Here we explore the implications of our TRM for ecosystems and for the future of insect biodiversity.
Task 4.1: A resilience risk map for insect-mediated ecosystem functions. Species are often the focus within conservation biology, but system-level properties determine the delivery and resilience of ecosystems and natural capital. Combining our best estimates of recent (T3.3) and historical (T3.4) changes in insect biodiversity with data on functional traits (T1.4), we will quantify changes in the structure of multivariate trait space over time, to infer resilience of ecosystem function.
Task 4.2: Network properties and ecosystem stability. The structure and complexity of biotic interactions among species of different functional guilds plays a fundamental role in community organisation and ecosystem stability. Here we seek to tease apart the significance of biological interactions as both a predictor of insect declines and a determinant of resilience.
- What are the leverage points of network (re)configuration? Ecosystem resilience and robustness in response to species loss/gain, as well as changing interaction strength, will be formulated using the modelling framework of Adaptive Dynamics, with options of interaction rewiring and species (categorized in trait space) addition or removal. We will test for cascading effects using knowledge from the TRM about covariance in threat-response relationships of functional groups, combined with well-resolved quantitative ecological networks (T1.5). Specifically, we will explore, using simulations, the effects of selective species removal on the topology and stability of ecological networks (e.g. connectance, modularity and nestedness) and biomass flux between guilds. We will extend this concept to explore cascades between networks - cross-ecosystem subsidies - that result from species existing in multiple ecosystems across their life-cycle (e.g. Odonata), and how life-history switch points respond to changes in network components.
- What are the drivers of network dissimilarity? Zeta diversity can be expanded to explore interaction dissimilarity between networks of different locations or times.
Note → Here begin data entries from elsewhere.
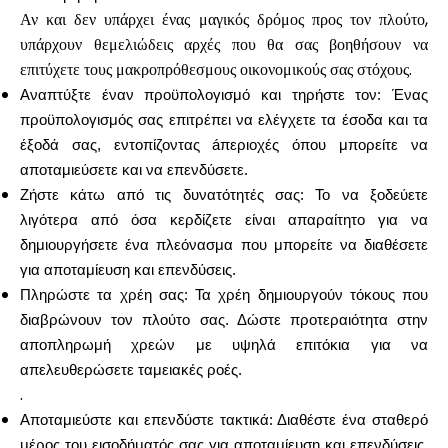
Αν και δεν υπάρχει ένας μαγικός δρόμος προς τον πλούτο,
υπάρχουν θεμελιώδεις αρχές που θα σας βοηθήσουν να
επιτύχετε τους μακροπρόθεσμους οικονομικούς σας στόχους.
Αναπτύξτε έναν προϋπολογισμό και τηρήστε τον: Ένας
προϋπολογισμός σας επιτρέπει να ελέγχετε τα έσοδα και τα
έξοδά σας, εντοπίζοντας áπεριοχές όπου μπορείτε να
αποταμιεύσετε και να επενδύσετε.
Ζήστε κάτω από τις δυνατότητές σας: Το να ξοδεύετε
λιγότερα από όσα κερδίζετε είναι απαραίτητο για να
δημιουργήσετε ένα πλεόνασμα που μπορείτε να διαθέσετε
για αποταμίευση και επενδύσεις.
Πληρώστε τα χρέη σας: Τα χρέη δημιουργούν τόκους που
διαβρώνουν τον πλούτο σας. Δώστε προτεραιότητα στην
αποπληρωμή χρεών με υψηλά επιτόκια για να
απελευθερώσετε ταμειακές ροές.
.
Αποταμιεύστε και επενδύστε τακτικά: Διαθέστε ένα σταθερό
μέρος του εισοδήματός σας για αποταμίευση και επενδύσεις.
Coupled with generalised dissimilarity modelling, we will explore which processes (e.g. disturbance) are responsible for network dissimilarity and changes of interactions. When combined with question T4.2a, we will reveal the anthropogenic pressures that reshuffle particular network components, violating the stability criterion and leading to (partial) collapse/reorganisation.
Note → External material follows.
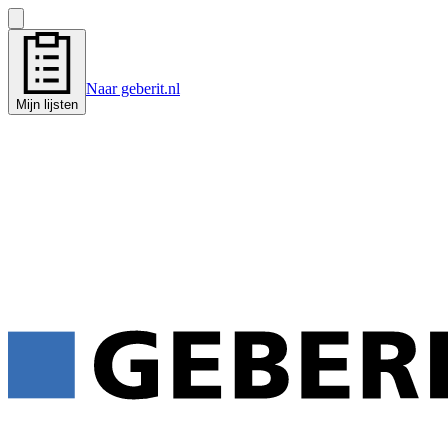
Naar geberit.nl
Mijn lijsten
Task 4.3: The future of insect biodiversity and ecosystem function. We will use the outputs of WP3 to project insect biodiversity under future scenarios of environmental change. The posterior distributions of the Bayesian belief network will be projected to establish the best, most comprehensive estimate of insect trends for any given location and period of time. Building on our previous work on the role of climatic extremes on observed insect trends, we will project the specific taxon-driver response models from WP2 to predict biodiversity under future scenarios for particular pressures individually or in combination, propagating uncertainty throughout. Future projections for important pressures, including for land use and climate, are available both globally (tinyurl.com/tanpq67; tinyurl.com/v3wckcg) and in greater detail for UK (tinyurl.com/rmszlwa), and will be combined with proxies for other environmental drivers (T3.4; T1.3). By projecting the TRM onto multiple future scenarios of change, the resulting projection maps will identify past and future hotspots of insect decline. We will use both exploratory scenarios, and also normative scenarios that explore insect biodiversity under a set of alternative futures. In addition, we will project the interaction dissimilarity model (T4.2b) onto these future scenarios to identify network components that are under stress and could lead to potential regime shift in ecosystem functioning. We anticipate that future environmental change will lead to a substantial reshuffling of interactions, with potential knock-on consequences for other components of diversity.